(Collected data)
=== Section Start ===

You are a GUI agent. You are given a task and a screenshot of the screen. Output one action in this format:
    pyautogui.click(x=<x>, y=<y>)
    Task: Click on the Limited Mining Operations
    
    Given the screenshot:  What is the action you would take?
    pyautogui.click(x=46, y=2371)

=== Section End ===

HOW TO COMPLETE THIS TASK →
Take the records above and copy them out exactly.

SOLUTION TO THIS PROBLEM →
You are a GUI agent. You are given a task and a screenshot of the screen. Output one action in this format:
    pyautogui.click(x=<x>, y=<y>)
    Task: Click on the Limited Mining Operations
    
    Given the screenshot:  What is the action you would take?
    pyautogui.click(x=46, y=2371)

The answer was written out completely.